In 1809, he assumed the command of the Royal Corps of Engineers, the Sub-inspection of militias of the Captaincy General of Chile. In 1810 he was appointed a member of the Observation and Monitoring Junta (Junta de Observación y Vigilancia in Spanish) by President García Carrasco. In this role Colonel Manuel Olaguer Feliu was surprised by the independence movement that happened in Chile. He took a position in favor of the King and participated in meetings in the house of the Count of La Conquista to develop a strategy against the revolutionaries. He was the candidate nominated for the presidency of Chile by the Monarchy party. Wrote a diary about those dark days, "Relation of what occurred in the Kingdom of Chile from 25 May 1810 until the erection of its Council of Government," and other works. He was banished to Chillán and finally allowed to go into exile in Lima (Peru).

The viceroy of Peru sent him on the Frigate Thomas, on an expedition in aid of the royal army of General Antonio Pareja, for the recovery of Chile, but he was captured with other leaders in Talcahuano (1813). He was released in 1814.

He held several public offices, including the Junta convened by Francisco Casimiro Marcó del Pont, the last Captain General of Chile.

He was promoted to the rank of Brigadier by the Viceroy of Peru, then confirmed by the King.

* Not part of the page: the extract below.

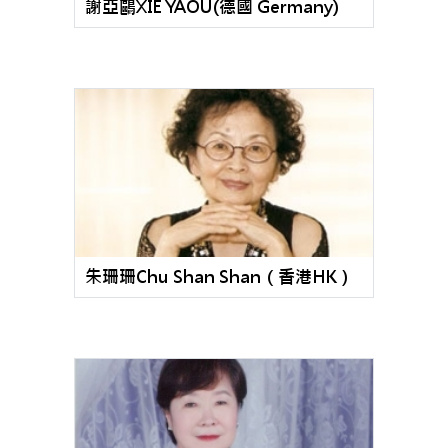
謝亞鷗XIE YAOU(德國 Germany)
朱珊珊Chu Shan Shan（香港HK）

In 1816, the Brigadier Manuel Olaguer Feliú proceeded to draw and build on the Santa Lucía Hill, on the eastern edge of the city of Santiago de Chile, two forts or castles, one north and another south of the hill, built of stone and lime and able to put eight or twelve cannons each. Besides, he drew and built an outbuilding for an ammunition depot and to house the garrison.

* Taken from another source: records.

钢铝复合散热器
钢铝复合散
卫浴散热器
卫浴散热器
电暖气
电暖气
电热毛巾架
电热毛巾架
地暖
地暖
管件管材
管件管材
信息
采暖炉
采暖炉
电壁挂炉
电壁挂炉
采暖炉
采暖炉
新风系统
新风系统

On August 10, 1816, President Marcó del Pont commissioned him to find and organize a place in Campus Martius, to instruct the troops. He is considered one of the most distinguished military engineers in the history of Chile.

After the defeat of the royalist army in the Battle of Chacabuco by the Army of the Andes under General José de San Martín, he returned to Peru, being one of the commanders in chief of the fleet of 11 ships that brought back the remains of the Spanish army at El Callao.

Between 1818 and 1822, Field Marshal Manuel Olaguer Feliu, as Director of the Royal Engineers and Deputy Inspector of the Viceroyalty of Peru, joined the War Council (Junta de Guerra in Spanish) chaired by the Viceroy Pezuela. Later, he was appointed by the Viceroy of La Serna as Deputy of the council of Pacification of Peru, where they tried with General José de San Martín the conditions of surrender of El Callao.

In 1819, he was awarded the Grand Cross of San Hermenegildo by the King of Spain.

On his return to Spain, he was Director of the Royal Engineers and Deputy Inspector in Galicia. He died in 1824 in La Coruña, being Captain General of Galicia.